Radon testing protocol
There are strict guidelines a radon tester must adhere to when taking a radon sample. In general, the longer the test, the more accurate the results, and we’re talking weeks or months. However, for real estate transactions, certain criteria must be met in order to achieve the best possible results within a very constrained time period, so the EPA and other similar bodies have developed acceptable protocol to be able to give us the best look at an average radon level in a home.
The minimum testing period is 48 hours, and most professional companies use Continuous Radon Monitors (CRM) which sample radon levels every hour. They are also equipped with various anti-tamper indicators to help the tester determine if the test is valid. Items such as temperature, movement, and barometric pressure readings each hour help the tester determine if the machine may have been moved outside (where radon levels are lower) and then moved back in prior to his retrieval of the unit. It sounds crazy, but we have seen many instances of sellers doing things like that, or even opening windows to vent the home and keep radon levels low for the test. Of course this invalidates the test and alerts the buyer and all of the agents involved that the seller is unscrupulous and dishonest, so we always leave a letter with the seller so they are aware of the closed house conditions that must be met. Most sellers honor those criteria.
“Closed house” essentially means the doors and windows must remain closed for the duration of the test, except for normal going and coming. Operating fans that bring in air from outside will also invalidate closed house conditions.
The radon machine must be placed on the lowest livable level of the home (for example, even if a basement is unfinished, if it has the potential to be finished someday, that is the level to place the machine), and it should not be placed near drafts or near heat. The machine should not be placed in kitchens, laundry rooms, bathrooms, crawlspaces, or closets. It should be at least 3 feet from doors and windows to the exterior, and it should be at least 1 foot from any exterior wall. It should also be a minimum of 20 inches off the floor.

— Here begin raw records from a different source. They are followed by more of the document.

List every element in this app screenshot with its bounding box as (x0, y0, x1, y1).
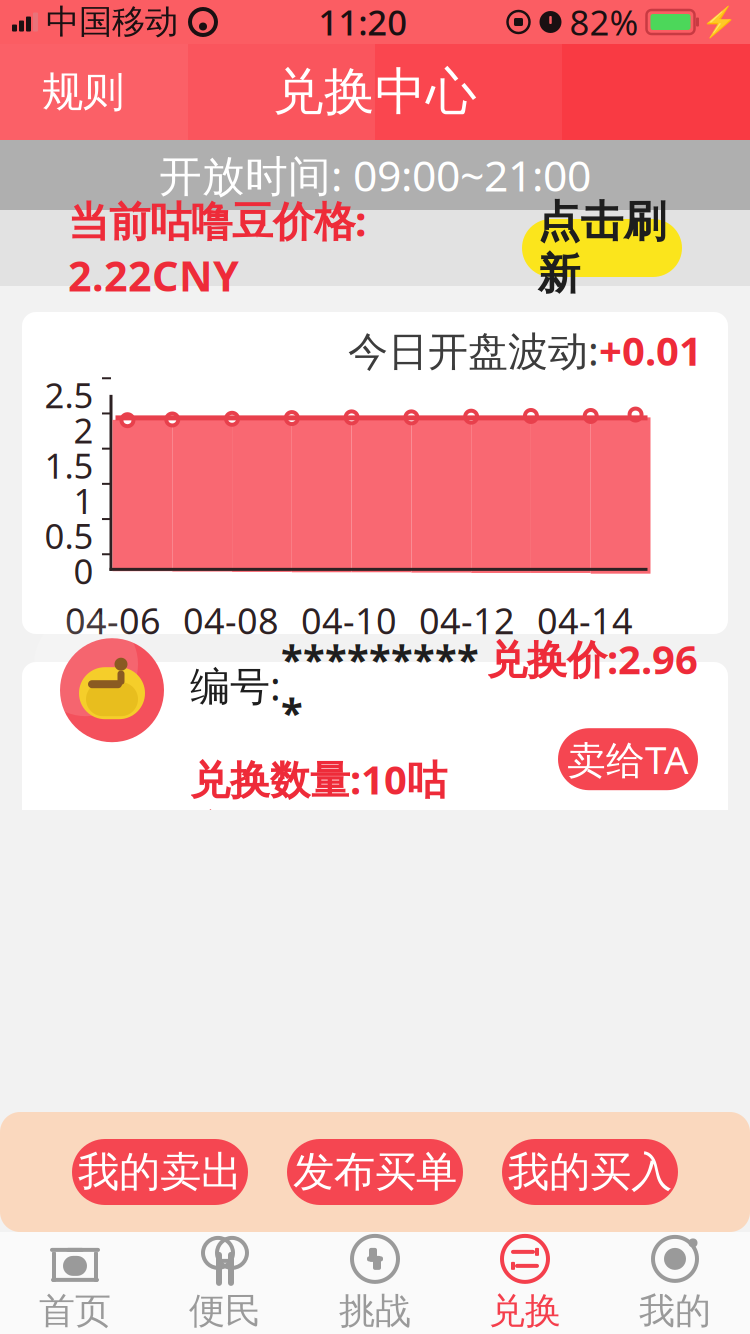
staticText: 04-14 (537, 596, 633, 644)
staticText: 便民 (189, 1289, 261, 1333)
staticText: 兑换数量:10咕噜豆 (190, 752, 447, 855)
button[interactable]: 发布买单 (287, 1139, 463, 1205)
button[interactable]: 便民 (150, 1233, 300, 1333)
staticText: 编号: (190, 659, 281, 712)
staticText: 我的 (639, 1289, 711, 1333)
staticText: 开放时间: 09:00~21:00 (159, 147, 591, 203)
button[interactable]: 点击刷新 (522, 219, 682, 277)
button[interactable]: 兑换 (450, 1233, 600, 1333)
staticText: +0.01 (599, 324, 702, 377)
staticText: 11:20 (318, 0, 407, 45)
button[interactable]: 挑战 (300, 1233, 450, 1333)
staticText: 0 (74, 548, 94, 594)
staticText: 2 (74, 407, 94, 453)
button[interactable]: 我的买入 (502, 1139, 678, 1205)
staticText: 今日开盘波动: (348, 324, 599, 377)
staticText: 04-08 (183, 596, 279, 644)
button[interactable]: 卖给TA (558, 728, 698, 790)
staticText: 发布买单 (293, 1147, 457, 1197)
staticText: 兑换 (489, 1289, 561, 1333)
staticText: 0.5 (44, 513, 94, 559)
staticText: 1.5 (44, 442, 94, 488)
staticText: 兑换倍数:10 (190, 1105, 407, 1158)
button[interactable]: 规则 (26, 57, 140, 127)
staticText: 首页 (39, 1289, 111, 1333)
staticText: 当前咕噜豆价格:2.22CNY (68, 193, 367, 303)
button[interactable]: 首页 (0, 1233, 150, 1333)
staticText: 兑换中心 (273, 61, 477, 123)
staticText: 中国移动 (46, 2, 178, 42)
staticText: 点击刷新 (538, 196, 666, 300)
staticText: 规则 (42, 67, 124, 117)
staticText: 04-06 (65, 596, 161, 644)
staticText: 82% (570, 0, 638, 45)
staticText: 卖给TA (567, 734, 689, 785)
staticText: 2.5 (44, 372, 94, 418)
staticText: ********** (281, 632, 479, 738)
button[interactable]: 我的卖出 (72, 1139, 248, 1205)
staticText: ⚡ (701, 5, 738, 39)
staticText: 兑换价:2.96 (487, 632, 698, 685)
staticText: 我的买入 (508, 1147, 672, 1197)
staticText: 挑战 (339, 1289, 411, 1333)
staticText: 1 (74, 477, 94, 523)
staticText: 04-12 (419, 596, 515, 644)
button[interactable]: 我的 (600, 1233, 750, 1333)
staticText: 我的卖出 (78, 1147, 242, 1197)
staticText: 04-10 (301, 596, 397, 644)
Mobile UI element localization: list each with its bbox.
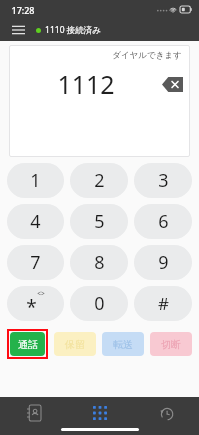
button[interactable]: 8 xyxy=(70,245,128,280)
button[interactable]: 9 xyxy=(134,245,192,280)
staticText: 2 xyxy=(94,168,105,193)
staticText: 保留 xyxy=(65,338,85,351)
staticText: 5 xyxy=(94,209,105,234)
button[interactable]: 2 xyxy=(70,163,128,198)
staticText: 8 xyxy=(94,250,105,275)
button[interactable]: 1 xyxy=(7,163,64,198)
staticText: 1 xyxy=(30,168,41,193)
button[interactable]: Backspace xyxy=(162,77,183,92)
staticText: 7 xyxy=(30,250,41,275)
button[interactable]: 7 xyxy=(7,245,64,280)
staticText: * xyxy=(26,294,37,320)
button[interactable]: 転送 xyxy=(102,332,144,356)
button[interactable]: 6 xyxy=(134,204,192,239)
staticText: 0 xyxy=(94,291,105,316)
button[interactable]: 保留 xyxy=(54,332,96,356)
staticText: 1110 接続済み xyxy=(45,24,101,36)
staticText: # xyxy=(158,292,169,315)
staticText: 通話 xyxy=(18,338,38,351)
button[interactable]: Keypad xyxy=(67,400,133,426)
button[interactable]: 5 xyxy=(70,204,128,239)
staticText: 3 xyxy=(158,168,169,193)
staticText: 転送 xyxy=(113,338,133,351)
button[interactable]: 4 xyxy=(7,204,64,239)
button[interactable]: 切断 xyxy=(150,332,192,356)
staticText: 4 xyxy=(30,209,41,234)
staticText: <> xyxy=(37,289,45,298)
staticText: 9 xyxy=(158,250,169,275)
staticText: 6 xyxy=(158,209,169,234)
button[interactable]: 0 xyxy=(70,286,128,321)
staticText: 1112 xyxy=(57,67,115,101)
button[interactable]: Menu xyxy=(8,20,28,40)
button[interactable]: # xyxy=(134,286,192,321)
staticText: 切断 xyxy=(161,338,181,351)
staticText: ダイヤルできます xyxy=(112,50,182,61)
button[interactable]: 通話 xyxy=(10,332,45,356)
button[interactable]: Contacts xyxy=(0,400,67,426)
button[interactable]: * xyxy=(7,286,64,321)
button[interactable]: History xyxy=(133,400,199,426)
staticText: 17:28 xyxy=(11,4,35,16)
button[interactable]: 3 xyxy=(134,163,192,198)
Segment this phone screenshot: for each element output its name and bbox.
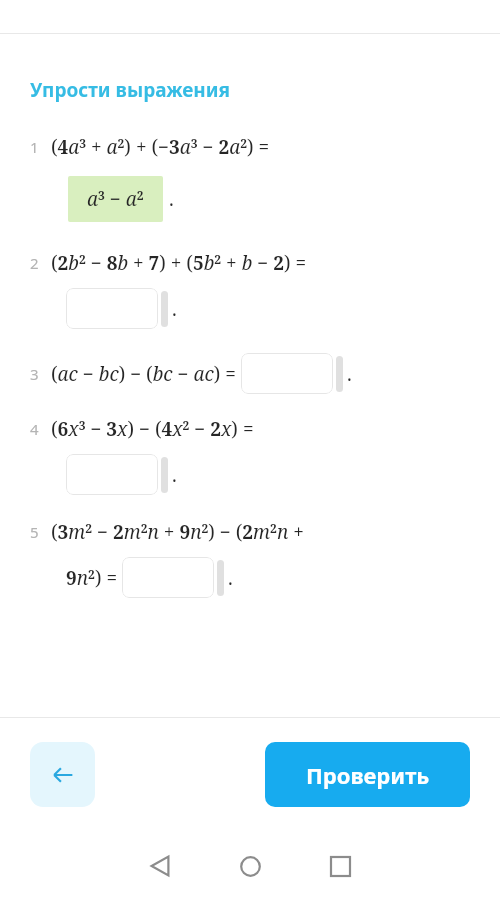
button[interactable]: Назад <box>30 742 95 807</box>
staticText: . <box>228 565 233 591</box>
staticText: . <box>347 361 352 387</box>
button[interactable] <box>241 353 333 394</box>
button[interactable] <box>122 557 214 598</box>
button[interactable]: Home <box>205 841 295 891</box>
staticText: (ac − bc) − (bc − ac) = <box>51 361 241 387</box>
staticText: 1 <box>30 137 39 157</box>
staticText: 4 <box>30 419 39 439</box>
staticText: 2 <box>30 253 39 273</box>
button[interactable]: Упрости выражения <box>30 77 231 103</box>
staticText: . <box>172 296 177 322</box>
staticText: 9n2) = <box>66 565 122 591</box>
button[interactable] <box>66 454 158 495</box>
staticText: (2b2 − 8b + 7) + (5b2 + b − 2) = <box>51 250 307 276</box>
staticText: . <box>169 186 174 212</box>
staticText: (6x3 − 3x) − (4x2 − 2x) = <box>51 416 254 442</box>
button[interactable]: Back <box>115 841 205 891</box>
button[interactable]: Recent apps <box>295 841 385 891</box>
staticText: Проверить <box>306 760 430 790</box>
staticText: 5 <box>30 522 39 542</box>
staticText: a3 − a2 <box>87 186 144 212</box>
button[interactable] <box>66 288 158 329</box>
staticText: . <box>172 462 177 488</box>
staticText: (4a3 + a2) + (−3a3 − 2a2) = <box>51 134 270 160</box>
button[interactable]: a3 − a2 <box>87 186 144 212</box>
staticText: (3m2 − 2m2n + 9n2) − (2m2n + <box>51 519 304 545</box>
button[interactable]: Проверить <box>265 742 470 807</box>
staticText: 3 <box>30 364 39 384</box>
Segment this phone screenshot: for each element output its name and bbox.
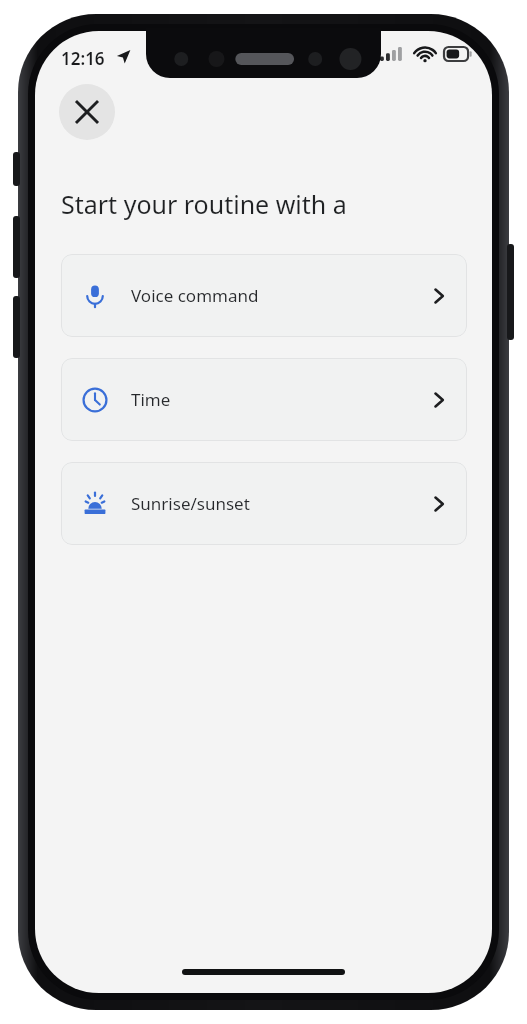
staticText: Sunrise/sunset [131, 492, 250, 515]
button[interactable]: Voice command [61, 254, 467, 337]
staticText: Voice command [131, 284, 259, 307]
button[interactable]: Time [61, 358, 467, 441]
button[interactable]: Close [59, 84, 115, 140]
button[interactable]: Sunrise/sunset [61, 462, 467, 545]
staticText: 12:16 [61, 47, 105, 70]
staticText: Start your routine with a [61, 187, 347, 221]
staticText: Time [131, 388, 171, 411]
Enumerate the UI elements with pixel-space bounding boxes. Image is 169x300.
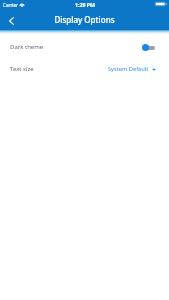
button[interactable]: Dark theme (0, 34, 169, 51)
staticText: Dark theme (10, 43, 44, 51)
staticText: System Default (108, 65, 149, 73)
staticText: Carrier (3, 2, 18, 8)
staticText: Text size (10, 65, 34, 73)
staticText: Display Options (54, 14, 115, 25)
button[interactable]: Text size (0, 51, 169, 73)
button[interactable]: System Default (108, 65, 156, 73)
button[interactable]: Back (0, 10, 23, 30)
button[interactable]: Dark theme (142, 44, 155, 51)
staticText: 1:29 PM (75, 1, 95, 8)
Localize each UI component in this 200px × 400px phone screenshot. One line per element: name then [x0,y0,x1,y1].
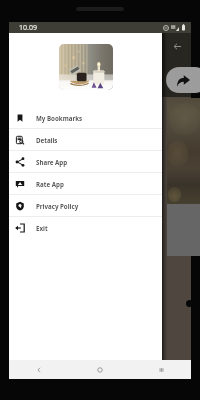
button[interactable]: Exit [9,217,162,238]
button[interactable]: Share App [9,151,162,172]
staticText: My Bookmarks [36,114,83,122]
button[interactable]: Back [167,38,187,54]
button[interactable]: My Bookmarks [9,107,162,128]
staticText: Privacy Policy [36,202,79,210]
staticText: Details [36,136,58,144]
button[interactable]: Home [69,360,130,379]
button[interactable]: Share [166,67,200,93]
button[interactable]: Rate App [9,173,162,194]
staticText: 10.09 [19,23,37,33]
button[interactable]: Recent apps [130,360,191,379]
staticText: Exit [36,224,48,232]
button[interactable]: Details [9,129,162,150]
staticText: Share App [36,158,68,166]
staticText: Rate App [36,180,64,188]
button[interactable]: Privacy Policy [9,195,162,216]
button[interactable]: Back [9,360,69,379]
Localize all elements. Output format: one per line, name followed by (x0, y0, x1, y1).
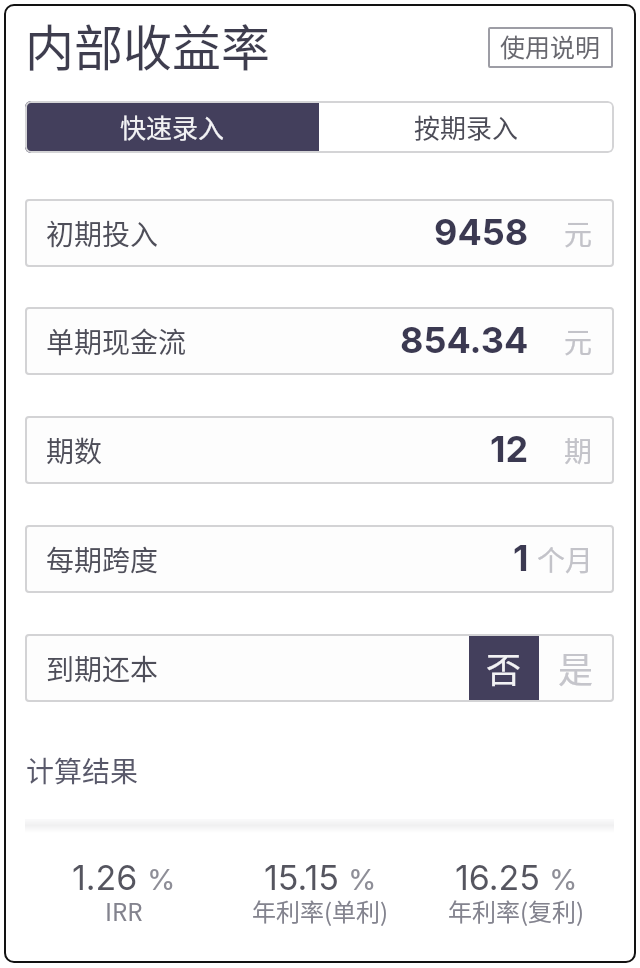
staticText: 元 (564, 213, 593, 254)
staticText: 16.25 (455, 857, 540, 898)
staticText: 初期投入 (46, 213, 159, 254)
staticText: 单期现金流 (46, 321, 187, 362)
button[interactable]: 每期跨度 (25, 525, 614, 593)
staticText: 9458 (434, 210, 529, 254)
staticText: % (348, 862, 377, 897)
staticText: 个月 (537, 539, 593, 580)
staticText: 期 (564, 430, 593, 471)
staticText: 1.26 (72, 857, 138, 898)
staticText: 年利率(单利) (252, 893, 389, 928)
staticText: 否 (486, 642, 522, 693)
staticText: 1 (513, 536, 529, 580)
button[interactable]: 初期投入 (25, 199, 614, 267)
staticText: 12 (490, 427, 529, 471)
staticText: % (147, 862, 176, 897)
staticText: 期数 (46, 430, 103, 471)
staticText: 每期跨度 (46, 539, 159, 580)
button[interactable]: 是 (539, 636, 612, 700)
staticText: 是 (558, 642, 594, 693)
button[interactable]: 使用说明 (488, 27, 613, 68)
button[interactable]: 快速录入 (25, 101, 319, 153)
staticText: 计算结果 (26, 750, 139, 791)
staticText: 使用说明 (500, 28, 601, 64)
staticText: 元 (564, 321, 593, 362)
button[interactable]: 否 (469, 636, 539, 700)
button[interactable]: 单期现金流 (25, 307, 614, 375)
staticText: 内部收益率 (25, 9, 271, 80)
staticText: 快速录入 (120, 108, 225, 146)
staticText: 15.15 (264, 857, 339, 898)
staticText: 854.34 (400, 318, 529, 362)
button[interactable]: 按期录入 (319, 101, 614, 153)
staticText: 按期录入 (414, 108, 519, 146)
staticText: 到期还本 (46, 648, 159, 689)
button[interactable]: 期数 (25, 416, 614, 484)
staticText: % (549, 862, 578, 897)
staticText: IRR (105, 893, 143, 928)
staticText: 年利率(复利) (448, 893, 585, 928)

Assuming all of those conditions are met, the test should be valid. It surprises some people that the radon level fluctuates throughout the day and is not static, but that is completely normal. A CRM will print out the hourly readings, and they fluctuate, sometimes quite significantly, throughout the duration of the test. One of the reasons for a minimum 48-hour test is to ensure sufficient readings so the average radon level covers a two-day period, giving a better idea of radon levels in the home.